▶ [What to produce]
Reproduce the line that contains "০৮ জুলাই ২০২৬" and every line after it through the end of the records, exactly, with nothing added.

▶ [Information given]
┄┄┄┄┄┄┄┄┄┄
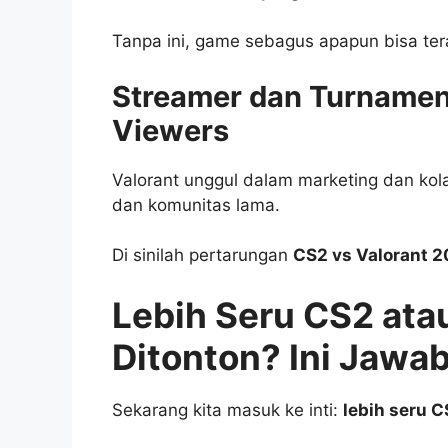
Tanpa ini, game sebagus apapun bisa t
Streamer dan Turname
Viewers
Valorant unggul dalam marketing dan ko
dan komunitas lama.
Di sinilah pertarungan
CS2 vs Valorant 
Lebih Seru CS2 ata
Ditonton? Ini Jawa
Sekarang kita masuk ke inti:
lebih seru C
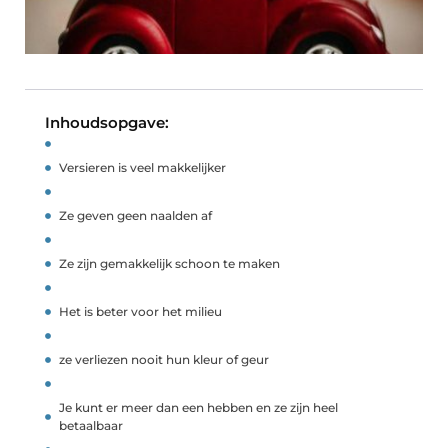
Inhoudsopgave:
Versieren is veel makkelijker
Ze geven geen naalden af
Ze zijn gemakkelijk schoon te maken
Het is beter voor het milieu
ze verliezen nooit hun kleur of geur
Je kunt er meer dan een hebben en ze zijn heel
betaalbaar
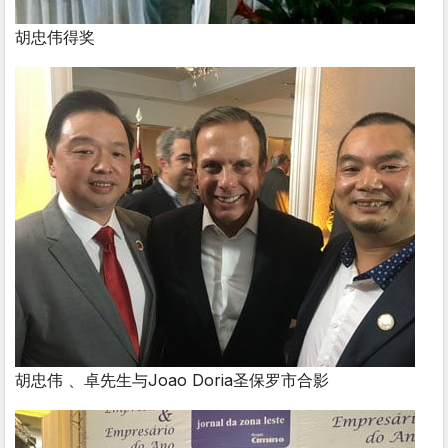
胡忠伟得奖
胡忠伟 、卓先生与Joao Doria圣保罗市合影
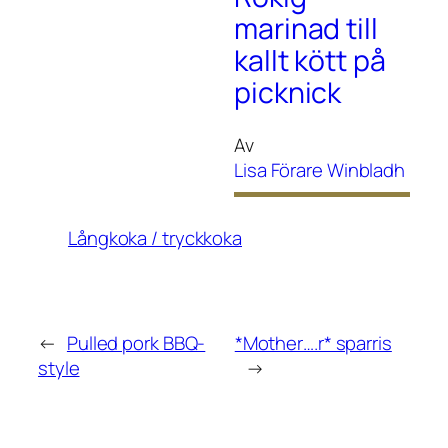
marinad till
kallt kött på
picknick
Av
Lisa Förare Winbladh
Långkoka / tryckkoka
←
Pulled pork BBQ-
*Mother….r* sparris
style
→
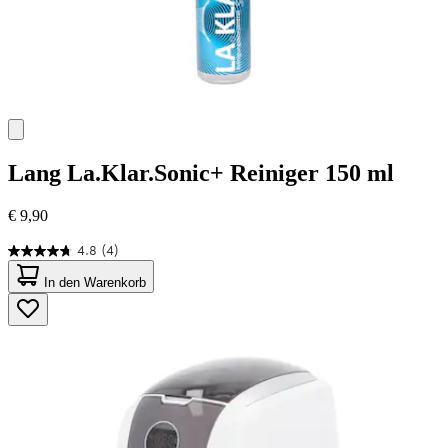
Lang
La.Klar.Sonic+ Reiniger 150 ml
€ 9,90
4.8
(4)
4.8
von
In den Warenkorb
5
Sternen.
4
Bewertungen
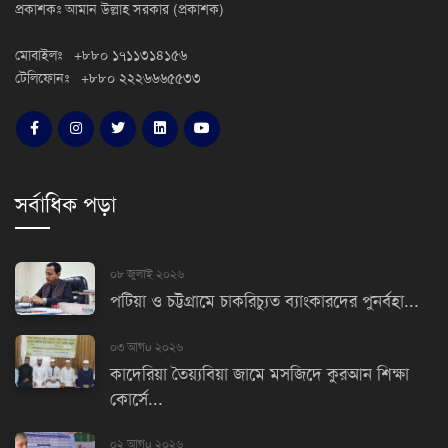
প্রকাশকঃ আমান উল্লাহ সরকার (প্রকাশক)
মোবাইলঃ +৮৮০ ১৭১১৩১৪১৫৬
টেলিফোনঃ +৮৮০ ২২২৬৬৬৫৫৩৩
সর্বাধিক পড়া
০৮ জুলাই ২০২৬
পটিয়া ও চট্টগ্রামে চাকরিচ্যুত ব্যাংকারদের পুনর্বহা...
০৩ আগu ২০২৬
কাদেরিয়া তৈয়্যবিয়া জামে মসজিদে কুরআন শিক্ষা
কোর্সে...
০২ আগu ২০২৬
┄┄┄┄┄┄┄┄┄┄
▶ [Response to this exercise]
০৮ জুলাই ২০২৬
পটিয়া ও চট্টগ্রামে চাকরিচ্যুত ব্যাংকারদের পুনর্বহা...
০৩ আগu ২০২৬
কাদেরিয়া তৈয়্যবিয়া জামে মসজিদে কুরআন শিক্ষা
কোর্সে...
০২ আগu ২০২৬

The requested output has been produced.